A dark end table sported a huge light-brown fleck that oozed and dribbled out in a kind of sickly sunburst design. On this table, and in various other places throughout the room, sat Mom’s snake plants, flecked by Nature herself. The kitchen linoleum had flecks, as did the Bakelite countertop. Even my corduroys and sweaters had flecks: stipples and dabs of off-color wool, as if the sheep responsible had had a rash. I hated flecks. They were itchy.
We had not yet, however, reached the pinnacle of fleckdom. One day when I was about 8 years old, Mom announced: "Guess what? We’re gonna spray-paint the furniture in your bedroom."
I had to speak up. "If it’s pink, I’m moving." Mom said: "Let me know if you need help packing."
The name of the base hue was Caucasian Flesh. For days, Mom and Dad, surrounded by a sea of New York Posts, daubed away with their brushes, undercoating everything. When they were done, the furniture looked alive, like something hauled straight out of a bad sci-fi movie: The Invasion of the Bedroom Set.
Our collection of nonmatching items told the history of bad taste in furnishings. But none of the pieces escaped my parents’ Urban Uglification project. A sturdy mahogany dresser became an immense living blob, a scary creature with brass handles for eyes. A small chestnut dresser with Art Deco bookcase wings turned into an organic flying hulk.

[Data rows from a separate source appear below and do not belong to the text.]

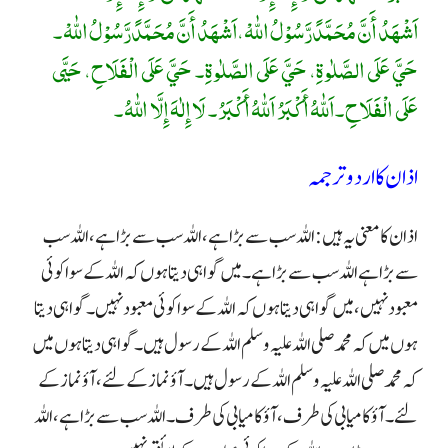
اَشْهَدُ أَنَّ مُحَمَّدََرَّسُوْلُ اللّٰهْ،اَشْهَدُ أَنَّ مُحَمَّدََرَّسُوْلُ اللّٰهْ۔
حَيَّ عَلَى الصَّلٰوةِ، حَيَّ عَلَى الصَّلٰوۃِ۔ حَيَّ عَلَى الْفَلَاحِ، حَیَّى
عَلَى الْفَلَاحِ۔اَللّٰهُ أَكْبَرُ اَللّٰهُ أَكْبَرُ۔ لَا إِلٰهَ إِلَّا اللّٰهُ۔
اذان کا اردو ترجمہ
اذان کا معنی یہ ہیں: اللہ سب سے بڑا ہے، اللہ سب سے بڑا ہے، اللہ سب
سے بڑا ہے اللہ سب سے بڑا ہے۔ میں گواہی دیتا ہوں کہ اللہ کے سواکوئی
معبود نہیں، میں گواہی دیتا ہوں کہ اللہ کے سوا کوئی معبود نہیں۔ گواہی دیتا
ہوں میں کہ محمد صلی اللہ علیہ وسلم اللہ کے رسول ہیں۔ گواہی دیتا ہوں میں
کہ محمد صلی اللہ علیہ وسلم اللہ کے رسول ہیں۔ آؤ نماز کے لئے، آؤ نماز کے
لئے۔ آؤ کامیابی کی طرف، آؤ کامیابی کی طرف۔ اللہ سب سے بڑا ہے، اللہ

An enormous mirror frame was transmogrified into a pair of monstrous lips around a reflective, gaping mouth. My ratty old toy box was animated into a rectangular troll that had eaten all of my favorite possessions. Two delicate night tables that would not have looked out of place in the sewing room of a 17th-century French castle suddenly seemed to be manufactured out of cotton candy.
"Yuck!" I screamed. "The whole room is pink. How can I bring my friends in here? They’ll think I’m a girl."
"Believe me, when we’re done, your friends will be jealous," Dad said.